Here's the picture again, with close-ups below indicated by number ... easy enough, yes? ...
1: As You Travel, Ask Us!

We all know the (disappearing) Torch And Oval logo which identified Amoco gas stations for decades.  Here is an example of the FIRST incarnation of T&O, dating back to the late 1940s.  The cherry on this sundae is the acrylic torch atop the sign.

Amoco (American Oil Company) originally used a red and black oval for its signage .... then in the early 1960s the company was bought by Standard Oil of Indiana (one of many Standard Oils created with the breakup of the old Rockefeller trust in 1911), which used the Torch And Oval badge for its stations.  Amoco's logo was reworked into the T&O, and its marketing name changed (as shown here) to American

The name would revert back to Amoco in the early '70s. 

2:  Before this parcel lost the mayoral election to a guy named McCheese.

If you look really hard in this picture, you might see what looks like clown, lurking around the property and thinking to himself, "This would be a wonderful place to build a playground." 

A Texaco station would build on this corner later in the '60s, and of course nearby would be the famous McDonald's.

3: Well, I de-'Clair

What a beautiful street sign!  By the early-ish'70s, these bronze style street markers were all replaced by the now-common reflective green ones.  Today, they mostly hang from traffic light cables.


The logo speaks for itself.  Don't know much about the 'cue, though; my aunt (who lived - and still lives - about a mile or so from this intersection) offered this: "It was owned by a Mr. Cooper who also owned a lot of land in the area. He died a long  time ago. It was a small operation and a lot of people just hung out there. Kind of a BBQ/Beer joint as I best remember."

Evidently, Cooper's Barbecue was not one of the more enduring BBQ places in the Magic City. 

5: Lee's Standard Station
These potbellied Standard Oil signs used to be a common sight in this part of the country.  This was Standard Oil of Kentucky (KYSO) .... and in the '60s KYSO was bought by a very prominent current-day oil company.  Those "young whippersnappers" who may not remember Standard Oil certainly know its name today.  See if you can find a familiar logo buried in a couple of these close-ups below:
Fill 'er up!  29.9 cents a gallon, and all the Green Stamps you can hold in your left hand.

This shows the Standard Oil awnings as they looked in the mid '60s.

Remember when most gas stations gave out trading stamps?  Or had "match-the-sides-of-the-car-and-win" type games.  Or a free towel set.  ANYTHING to get you to their pumps, and not the competition's. 

Another of the old-style street signs can be seen here, too.

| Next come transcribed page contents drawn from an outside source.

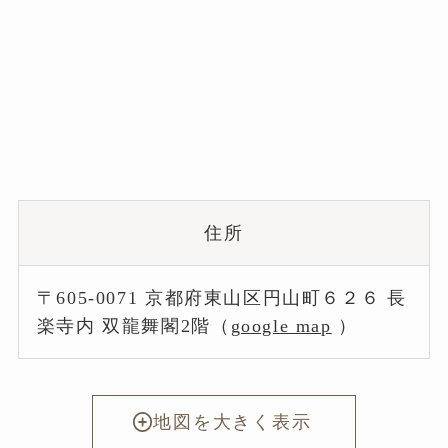
住所
〒605-0071 京都府東山区円山町６２６ 長
楽寺内 双龍舞閣2階（
google map
）
地図を大きく表示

Road service with a smile...

Lee's Standard Station, like most others, had their own truck and wrecker.  They were called SERVICE stations for a reason!  Cokes were in the machine out front; you didn't have Mr. Patel running a convenience store inside.  These gas stations were staffed and run by folks who knew cars! 

Enco's slogan was "Happy Motoring!" .... Shell used "Service is Our Business" ... and Standard claimed to "take better care of your car." 

Say, young'uns ... anything here look familiar?  :-)


And now you know ....... this was the beginning of a transitional period, getting people used to the name CHEVRON.  In 1970, the current-day Chevron insignia made its debut, and by the mid to late '70s, nearly all Standard stations had been converted to the Chevron brand.